So how about U+D7FD for a NOP then?

From: Arcane Jill (arcanejill@ramonsky.com)
Date: Fri Jan 21 2005 - 08:56:41 CST

  • Next message: Antoine Leca: "__STDC_ISO_10646__ [Was: 32'nd bit & UTF-8]"

    What with all the BOM difficulties, and the fact that U+FEFF doubles up as ZERO
    WIDTH NO-BREAK SPACE, a new possibility occured to me.

    Imagine if the codepoint U+D7FD were reserved as NOP, having properties which
    essentially made it completely ignorable and invisible. It could simply be
    thrown away, whereever it were encounted.

    Now, it just so happens that its byte-swapped partner, 0xFDD7, is a
    non-character codepoint, just like a byte-swapped BOM.
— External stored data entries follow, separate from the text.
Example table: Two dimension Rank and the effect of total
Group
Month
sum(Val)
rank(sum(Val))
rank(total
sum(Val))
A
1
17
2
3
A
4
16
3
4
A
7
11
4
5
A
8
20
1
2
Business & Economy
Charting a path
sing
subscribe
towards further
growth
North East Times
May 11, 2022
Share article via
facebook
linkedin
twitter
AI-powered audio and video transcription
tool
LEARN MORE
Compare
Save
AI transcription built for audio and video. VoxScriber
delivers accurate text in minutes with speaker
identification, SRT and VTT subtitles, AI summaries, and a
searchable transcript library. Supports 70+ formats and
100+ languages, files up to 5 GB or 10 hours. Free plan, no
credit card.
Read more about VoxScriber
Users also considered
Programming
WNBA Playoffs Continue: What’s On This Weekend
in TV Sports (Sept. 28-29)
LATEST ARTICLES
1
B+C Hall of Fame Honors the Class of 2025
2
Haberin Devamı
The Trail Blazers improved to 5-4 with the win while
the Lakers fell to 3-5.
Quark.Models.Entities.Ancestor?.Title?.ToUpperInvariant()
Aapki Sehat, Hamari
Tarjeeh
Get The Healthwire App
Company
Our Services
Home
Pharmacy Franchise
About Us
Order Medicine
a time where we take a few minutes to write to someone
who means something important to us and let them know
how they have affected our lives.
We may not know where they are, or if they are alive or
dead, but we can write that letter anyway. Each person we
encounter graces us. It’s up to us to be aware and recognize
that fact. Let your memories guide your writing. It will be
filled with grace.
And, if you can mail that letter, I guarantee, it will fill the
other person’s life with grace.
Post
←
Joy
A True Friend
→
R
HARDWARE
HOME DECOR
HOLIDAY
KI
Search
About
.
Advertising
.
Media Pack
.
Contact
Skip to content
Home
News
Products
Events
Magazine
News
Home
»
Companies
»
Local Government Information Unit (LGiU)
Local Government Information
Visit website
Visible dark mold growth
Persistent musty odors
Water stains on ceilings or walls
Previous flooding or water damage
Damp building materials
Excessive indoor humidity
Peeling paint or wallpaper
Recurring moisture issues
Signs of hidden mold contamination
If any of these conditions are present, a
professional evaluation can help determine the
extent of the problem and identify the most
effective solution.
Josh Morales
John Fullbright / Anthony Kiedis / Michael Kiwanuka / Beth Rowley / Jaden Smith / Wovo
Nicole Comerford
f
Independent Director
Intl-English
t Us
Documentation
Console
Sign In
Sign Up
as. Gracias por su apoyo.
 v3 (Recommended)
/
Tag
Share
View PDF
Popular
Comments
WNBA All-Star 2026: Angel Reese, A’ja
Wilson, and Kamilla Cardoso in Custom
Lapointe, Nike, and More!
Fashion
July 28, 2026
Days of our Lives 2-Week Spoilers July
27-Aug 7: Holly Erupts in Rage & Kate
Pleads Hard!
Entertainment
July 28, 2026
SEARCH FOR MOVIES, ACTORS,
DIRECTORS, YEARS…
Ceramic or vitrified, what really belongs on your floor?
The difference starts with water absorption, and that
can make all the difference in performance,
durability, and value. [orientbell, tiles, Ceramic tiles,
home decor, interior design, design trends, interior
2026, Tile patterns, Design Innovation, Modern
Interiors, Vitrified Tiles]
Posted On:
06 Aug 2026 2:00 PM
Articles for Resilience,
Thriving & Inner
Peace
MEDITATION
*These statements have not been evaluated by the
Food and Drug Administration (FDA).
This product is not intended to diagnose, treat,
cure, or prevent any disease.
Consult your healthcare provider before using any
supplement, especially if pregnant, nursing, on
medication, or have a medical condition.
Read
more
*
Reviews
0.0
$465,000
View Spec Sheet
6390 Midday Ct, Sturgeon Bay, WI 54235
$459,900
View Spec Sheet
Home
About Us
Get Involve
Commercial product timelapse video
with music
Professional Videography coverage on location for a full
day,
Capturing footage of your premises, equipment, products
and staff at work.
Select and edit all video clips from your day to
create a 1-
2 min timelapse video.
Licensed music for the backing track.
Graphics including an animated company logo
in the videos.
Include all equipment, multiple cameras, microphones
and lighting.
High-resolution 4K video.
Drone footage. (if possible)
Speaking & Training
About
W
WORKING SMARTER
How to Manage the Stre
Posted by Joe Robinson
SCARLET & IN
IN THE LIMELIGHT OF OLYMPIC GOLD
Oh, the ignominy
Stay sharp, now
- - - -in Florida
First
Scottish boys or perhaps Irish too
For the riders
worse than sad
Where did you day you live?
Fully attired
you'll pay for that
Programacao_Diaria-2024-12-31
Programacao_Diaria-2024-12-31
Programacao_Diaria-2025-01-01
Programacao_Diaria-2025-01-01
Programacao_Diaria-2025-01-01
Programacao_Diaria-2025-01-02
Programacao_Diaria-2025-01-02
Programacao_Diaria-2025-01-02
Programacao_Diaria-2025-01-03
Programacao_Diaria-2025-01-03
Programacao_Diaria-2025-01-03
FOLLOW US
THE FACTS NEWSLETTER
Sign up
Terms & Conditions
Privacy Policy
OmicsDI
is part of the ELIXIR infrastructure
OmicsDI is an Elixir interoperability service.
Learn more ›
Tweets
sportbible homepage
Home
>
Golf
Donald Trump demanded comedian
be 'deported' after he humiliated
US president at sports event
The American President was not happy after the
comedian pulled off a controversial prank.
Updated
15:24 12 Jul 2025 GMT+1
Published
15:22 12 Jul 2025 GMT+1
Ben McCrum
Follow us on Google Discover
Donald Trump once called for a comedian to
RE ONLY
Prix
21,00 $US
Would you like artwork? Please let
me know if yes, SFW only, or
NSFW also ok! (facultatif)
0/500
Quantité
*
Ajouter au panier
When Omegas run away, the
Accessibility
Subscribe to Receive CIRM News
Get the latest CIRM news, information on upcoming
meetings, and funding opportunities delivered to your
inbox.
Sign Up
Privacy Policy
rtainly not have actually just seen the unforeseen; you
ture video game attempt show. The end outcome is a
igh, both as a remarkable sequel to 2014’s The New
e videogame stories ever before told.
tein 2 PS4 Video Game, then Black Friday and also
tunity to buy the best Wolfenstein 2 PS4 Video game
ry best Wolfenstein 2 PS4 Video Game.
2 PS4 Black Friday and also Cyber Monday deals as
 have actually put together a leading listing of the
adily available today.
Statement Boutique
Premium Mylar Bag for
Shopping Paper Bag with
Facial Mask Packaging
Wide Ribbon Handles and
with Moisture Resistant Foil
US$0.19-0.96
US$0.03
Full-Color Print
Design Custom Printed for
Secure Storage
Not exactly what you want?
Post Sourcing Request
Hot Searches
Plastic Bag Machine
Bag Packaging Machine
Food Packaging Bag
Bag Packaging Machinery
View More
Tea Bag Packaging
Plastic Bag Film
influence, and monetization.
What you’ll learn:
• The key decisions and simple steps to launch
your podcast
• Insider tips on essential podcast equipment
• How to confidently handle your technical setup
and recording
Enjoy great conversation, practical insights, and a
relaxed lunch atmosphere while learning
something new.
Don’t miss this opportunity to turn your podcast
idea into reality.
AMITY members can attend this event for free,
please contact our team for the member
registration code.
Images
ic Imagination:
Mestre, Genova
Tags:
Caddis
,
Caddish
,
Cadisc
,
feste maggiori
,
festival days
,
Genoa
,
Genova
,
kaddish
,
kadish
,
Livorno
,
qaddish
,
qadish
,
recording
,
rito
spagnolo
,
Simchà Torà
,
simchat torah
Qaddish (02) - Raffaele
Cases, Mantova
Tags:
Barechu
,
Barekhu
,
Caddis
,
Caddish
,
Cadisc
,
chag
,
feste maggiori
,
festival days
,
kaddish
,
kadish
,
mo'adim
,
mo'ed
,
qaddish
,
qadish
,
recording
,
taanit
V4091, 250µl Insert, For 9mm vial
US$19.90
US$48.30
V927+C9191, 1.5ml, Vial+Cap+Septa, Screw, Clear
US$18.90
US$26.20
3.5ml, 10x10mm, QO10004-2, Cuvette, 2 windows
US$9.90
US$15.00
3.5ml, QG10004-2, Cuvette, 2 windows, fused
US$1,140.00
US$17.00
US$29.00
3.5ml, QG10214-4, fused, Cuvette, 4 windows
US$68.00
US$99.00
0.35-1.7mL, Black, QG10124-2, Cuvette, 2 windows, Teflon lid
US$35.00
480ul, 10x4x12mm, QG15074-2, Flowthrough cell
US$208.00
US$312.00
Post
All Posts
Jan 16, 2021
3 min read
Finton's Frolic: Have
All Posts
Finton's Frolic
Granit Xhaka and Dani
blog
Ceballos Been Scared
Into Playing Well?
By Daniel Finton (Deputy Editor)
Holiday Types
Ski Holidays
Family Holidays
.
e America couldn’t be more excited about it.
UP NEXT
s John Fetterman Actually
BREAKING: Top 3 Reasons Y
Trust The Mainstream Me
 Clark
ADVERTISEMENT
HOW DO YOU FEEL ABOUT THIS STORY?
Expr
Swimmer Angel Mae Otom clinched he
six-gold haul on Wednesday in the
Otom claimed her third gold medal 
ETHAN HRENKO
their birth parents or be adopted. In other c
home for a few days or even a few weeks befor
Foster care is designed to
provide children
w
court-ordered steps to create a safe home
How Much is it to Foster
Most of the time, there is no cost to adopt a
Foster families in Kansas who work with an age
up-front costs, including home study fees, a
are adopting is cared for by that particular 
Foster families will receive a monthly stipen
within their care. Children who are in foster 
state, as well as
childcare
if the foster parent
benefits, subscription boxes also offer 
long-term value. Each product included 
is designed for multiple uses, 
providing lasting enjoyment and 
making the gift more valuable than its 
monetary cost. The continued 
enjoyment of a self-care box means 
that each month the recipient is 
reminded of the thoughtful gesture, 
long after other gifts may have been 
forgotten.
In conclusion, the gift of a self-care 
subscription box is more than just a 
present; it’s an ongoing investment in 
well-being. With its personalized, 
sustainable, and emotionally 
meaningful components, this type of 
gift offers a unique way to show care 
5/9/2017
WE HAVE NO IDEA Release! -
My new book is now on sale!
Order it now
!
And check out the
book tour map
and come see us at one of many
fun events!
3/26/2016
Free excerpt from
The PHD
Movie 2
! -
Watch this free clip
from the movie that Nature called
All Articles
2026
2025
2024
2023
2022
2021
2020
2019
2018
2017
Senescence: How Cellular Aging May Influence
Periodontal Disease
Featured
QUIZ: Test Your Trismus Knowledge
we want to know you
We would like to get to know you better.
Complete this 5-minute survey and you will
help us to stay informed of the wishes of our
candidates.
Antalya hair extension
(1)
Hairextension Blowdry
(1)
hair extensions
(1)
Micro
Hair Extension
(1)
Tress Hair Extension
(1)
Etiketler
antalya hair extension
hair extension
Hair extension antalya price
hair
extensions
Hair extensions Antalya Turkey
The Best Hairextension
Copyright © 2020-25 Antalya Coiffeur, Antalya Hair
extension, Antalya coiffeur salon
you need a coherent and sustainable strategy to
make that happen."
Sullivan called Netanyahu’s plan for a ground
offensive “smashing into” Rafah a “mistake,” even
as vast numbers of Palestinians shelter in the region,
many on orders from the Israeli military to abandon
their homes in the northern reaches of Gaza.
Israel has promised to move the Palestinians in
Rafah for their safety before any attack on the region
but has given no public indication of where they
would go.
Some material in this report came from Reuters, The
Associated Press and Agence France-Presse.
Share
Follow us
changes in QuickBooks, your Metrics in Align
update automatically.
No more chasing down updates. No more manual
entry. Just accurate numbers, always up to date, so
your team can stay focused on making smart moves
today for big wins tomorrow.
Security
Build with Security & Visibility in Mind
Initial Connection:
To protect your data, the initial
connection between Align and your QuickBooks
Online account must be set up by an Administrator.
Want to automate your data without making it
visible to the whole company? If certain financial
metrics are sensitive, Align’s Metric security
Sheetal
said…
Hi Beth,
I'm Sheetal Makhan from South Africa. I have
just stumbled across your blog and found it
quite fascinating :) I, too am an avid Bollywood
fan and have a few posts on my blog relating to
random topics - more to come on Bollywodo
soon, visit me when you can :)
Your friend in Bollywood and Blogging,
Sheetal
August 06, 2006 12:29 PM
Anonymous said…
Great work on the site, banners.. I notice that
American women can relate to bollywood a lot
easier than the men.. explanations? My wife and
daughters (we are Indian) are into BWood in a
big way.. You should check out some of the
    It also just so happens that in the Unicode roadmap
    (http://www.unicode.org/roadmaps/bmp/), sandwiched between "Hangul Syllables"
    and "High-half zone of UTF-16" is a little slot labelled "???" into which
    U+D7FD would fit. In other words, it's not roadmapped for anything else.

    Also, U+D7FD is just three codepoints away from the PUA. An irrelevant fact,
    but nice nonetheless.

    Now imagine, if you will, that at some time in the future, both uses of U+FEFF
    are deprecated. U+D7FD could then take over as the new byte order marker -
    except that /this/ choice will cause no problems for Unix. Why not? Because
    Unix likes streams and filters, and it would be the work of a moment to feed
    text through a filter that throws away any and all occurrences of NOP. Unlike
    the existing BOM, the new NOP character would not be stateful - it wouldn't
    matter /where/ in the stream it occurred. There need be no concept of the
    "beginning" of a stream - you can stick NOP in whereever you like (including at
    the beginning), and a simple, stateless filter can just throw them all away.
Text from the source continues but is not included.